Lo fanno per difendere, proteggere i/le minori, evitare di mettere in discussione i loro sistemi educativi e quindi se stessi. Non sanno, però, che la minimizzazione del danno, la negazione della propria responsabilità, la colpevolizzazione della vittima, la condanna di coloro che condannano, il richiamo ad ideali più alti sono tecniche note nella letteratura criminologica come “tecniche di neutralizzazione”, distorsioni cognitive che rappresentano la culla di qualunque comportamento delinquenziale. David Matza docet.
Perché persone a prima vista timide e misurate nella vita reale, spesso anche con ruoli nelle agenzie educative, quando si trovano a loro volta in “branco”, sui social, arrivano a innescare o a partecipare a fenomeni di “bullismo” virtuale?

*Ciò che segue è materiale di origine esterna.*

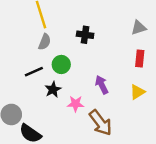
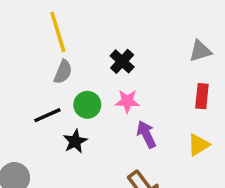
black cross: (85, 35) -> (122, 61), turned 35
pink star: (76, 104) -> (127, 101), moved

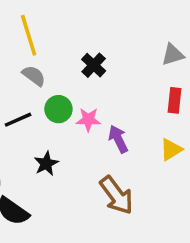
gray semicircle: (63, 72) -> (34, 76), turned -75
pink star: (127, 101) -> (88, 120), moved
black star: (75, 141) -> (46, 164), moved

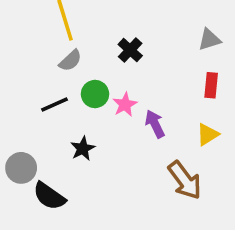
gray semicircle: (34, 76) -> (70, 61), turned 100
pink star: (88, 120) -> (125, 105), turned -30
brown arrow: (116, 195) -> (185, 180), moved

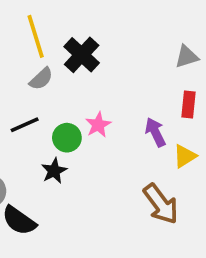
black cross: (130, 50) -> (82, 55), moved, size x1.4
green circle: (95, 94) -> (67, 138), moved
purple arrow: (155, 124) -> (155, 132), moved

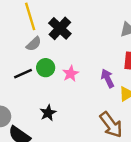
green circle: (67, 138) -> (46, 68), moved
black star: (54, 171) -> (48, 113), moved

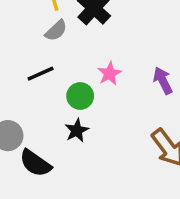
green circle: (46, 68) -> (80, 96), moved

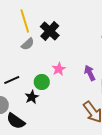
black line: (41, 74) -> (12, 80), moved
black star: (77, 130) -> (32, 97), moved

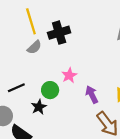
black cross: (50, 31) -> (59, 33), turned 30
purple arrow: (90, 73) -> (92, 95), moved

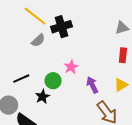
yellow line: (31, 21) -> (35, 16), turned -35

Il nostro comportamento è funzione della interazione tra più variabili. Una di queste è l’ambiente. I social rappresentano un ambiente virtuale che riduce in modo esponenziale la capacità di controllo del nostro comportamento e grazie alla schermatura rappresentata dal mezzo usato (smartphone, netbook…) ci permette di abbattere le barriere che invece sarebbero presenti nella situazione “faccia a faccia”. Nel gruppo sono presenti dinamiche che consentono di esprimere comportamenti che sono frutto della dinamica stessa. Il singolo pertanto può esprimere comportamenti che non sarebbe in grado di esprimere se si trovasse nella medesima situazione da solo. Per questo motivo sarebbe utile “addestrare” minori e adulti all’autocontrollo e a dire “no” anche in situazioni di gruppo reale e virtuale.
Questo significa che, nella società contemporanea, certe dinamiche non governate possono essere comuni ad educatori ed “educandi”?
Certe dinamiche si presentano sia nei gruppi di adulti che di minori. Spero che ci sia responsabilità e consapevolezza almeno nelle educatrici/educatori.
Come se ne esce, in sostanza?
Non servono miracoli. Riprendiamo a dare valore alle regole, al rispetto, alle e agli insegnanti, alla scuola.